Henry Beerbohm - The Mirror of the Past
Mas se o pensamento pessoal não é o fundamento da identidade de um
indivíduo (se não tem mais importância do que um chapéu), onde está então esse
fundamento?
A esta busca sem fim trouxe Thomas Mann a sua contribuição importantíssima: pensamos agir, pensamos pensar, mas é um outro ou são outros que pensam em nós e agem em nós: hábitos imemoriais, arquétipos que, tornados mitos, passando de geração em geração, possuem uma força de sedução imensa e nos teleguiam a partir (como Mann diz) do «poço do passado». (Milan Kundera (1994). Os Testamentos Traídos. Edições Asa, pp. 16.)

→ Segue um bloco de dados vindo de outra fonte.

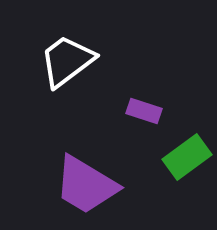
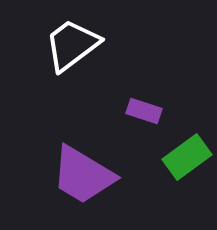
white trapezoid: moved 5 px right, 16 px up
purple trapezoid: moved 3 px left, 10 px up
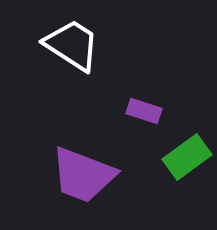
white trapezoid: rotated 70 degrees clockwise
purple trapezoid: rotated 10 degrees counterclockwise
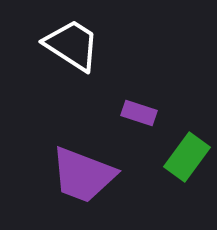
purple rectangle: moved 5 px left, 2 px down
green rectangle: rotated 18 degrees counterclockwise
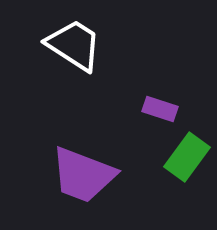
white trapezoid: moved 2 px right
purple rectangle: moved 21 px right, 4 px up
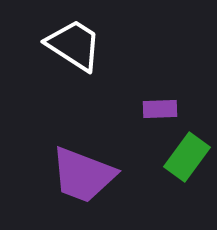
purple rectangle: rotated 20 degrees counterclockwise
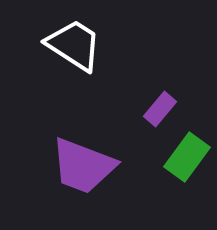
purple rectangle: rotated 48 degrees counterclockwise
purple trapezoid: moved 9 px up
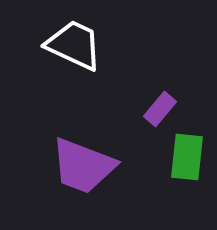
white trapezoid: rotated 8 degrees counterclockwise
green rectangle: rotated 30 degrees counterclockwise
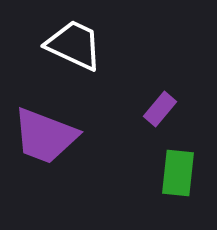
green rectangle: moved 9 px left, 16 px down
purple trapezoid: moved 38 px left, 30 px up
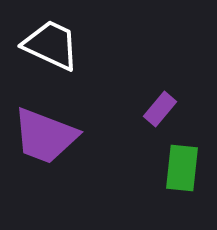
white trapezoid: moved 23 px left
green rectangle: moved 4 px right, 5 px up
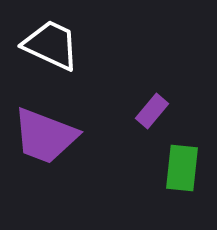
purple rectangle: moved 8 px left, 2 px down
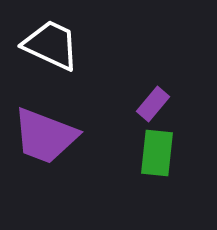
purple rectangle: moved 1 px right, 7 px up
green rectangle: moved 25 px left, 15 px up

A esta busca sem fim trouxe Thomas Mann a sua contribuição importantíssima: pensamos agir, pensamos pensar, mas é um outro ou são outros que pensam em nós e agem em nós: hábitos imemoriais, arquétipos que, tornados mitos, passando de geração em geração, possuem uma força de sedução imensa e nos teleguiam a partir (como Mann diz) do «poço do passado». (Milan Kundera (1994). Os Testamentos Traídos. Edições Asa, pp. 16.)
O «poço do passado» de que fala Mann é um outro nome para o conceito de tradição. Aquilo que somos somo-lo porque pertencemos a uma tradição. É nela que, de uma forma inconsciente, mergulham as nossas raízes. Mas esta ligação não é em primeiro lugar uma conexão cultural. Aquilo que somos, devemo-lo, já no estrato biológico, à herança genética. O ADN que recebemos dos nossos pais é uma ponte que, de geração em geração, nos liga ao fundo obscuro da humanidade, depois à animalidade e, por fim, enraíza-nos no próprio ser. O que cada um de nós é, ainda e só do ponto de vista biofísico, representa já uma incomensurável dívida para com os ancestrais e através deles para com o próprio ser, do qual tudo provém.

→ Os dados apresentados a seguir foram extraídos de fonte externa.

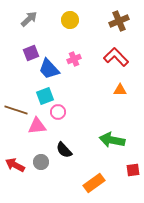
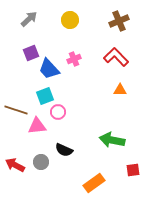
black semicircle: rotated 24 degrees counterclockwise
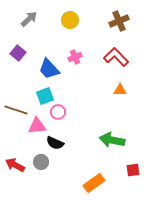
purple square: moved 13 px left; rotated 28 degrees counterclockwise
pink cross: moved 1 px right, 2 px up
black semicircle: moved 9 px left, 7 px up
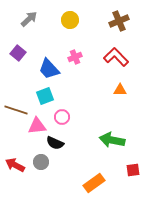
pink circle: moved 4 px right, 5 px down
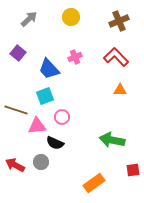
yellow circle: moved 1 px right, 3 px up
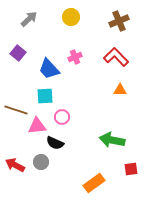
cyan square: rotated 18 degrees clockwise
red square: moved 2 px left, 1 px up
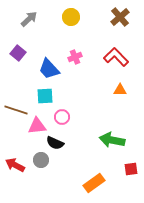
brown cross: moved 1 px right, 4 px up; rotated 18 degrees counterclockwise
gray circle: moved 2 px up
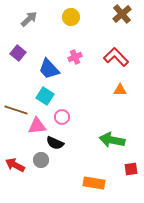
brown cross: moved 2 px right, 3 px up
cyan square: rotated 36 degrees clockwise
orange rectangle: rotated 45 degrees clockwise
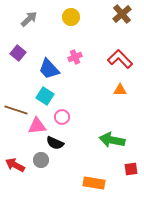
red L-shape: moved 4 px right, 2 px down
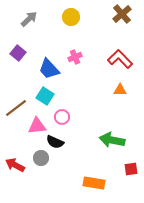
brown line: moved 2 px up; rotated 55 degrees counterclockwise
black semicircle: moved 1 px up
gray circle: moved 2 px up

De certa forma, podemos então dizer que existe um substrato biofísico
da tradição. Esta não é um nada ou um mero conjunto de conteúdos que estejam
ali disponíveis para serem manipulados, sem mais. Do ponto de vista cultural, o
conceito de tradição reenvia-nos para essa ancestralidade, que, segundo Mann,
pensa e age em nós. Não somos sujeitos que possam começar o quer que seja sem
essa carga do passado. A língua que falamos, por exemplo, não a inventámos, não
a criámos, herdámo-la da comunidade onde nascemos. Aquilo que é válido para a
língua, vale para a cultura no seu todo, desde as regras de cortesia até às
normas morais.
As sociedades tradicionais viviam no culto dessa tradição. Isso não
significa que elas não se transformassem. A transformação, porém, era uma
resposta não contra a tradição mas uma espécie de readaptação da vida
comunitária aos princípios, muitas vezes obscuros, dessa tradição. Esta era uma
espécie de modelo arquetípico que tinha a finalidade de fornecer um horizonte à
existência dos homens e um fundamento significativo à sua identidade. O que
marca as sociedades modernas é a revolta contra a tradição. O moderno nasce
como oposição deliberada à tradição. Na modernidade, o imperativo é reconstruir
todo o mundo cultural a cada nova geração, cortar os laços com o passado. A
tradição, todavia, tem resistido e é ela que, apesar dos ataques do moderno,
permite a esse mesmo moderno reconhecer-se enquanto tal.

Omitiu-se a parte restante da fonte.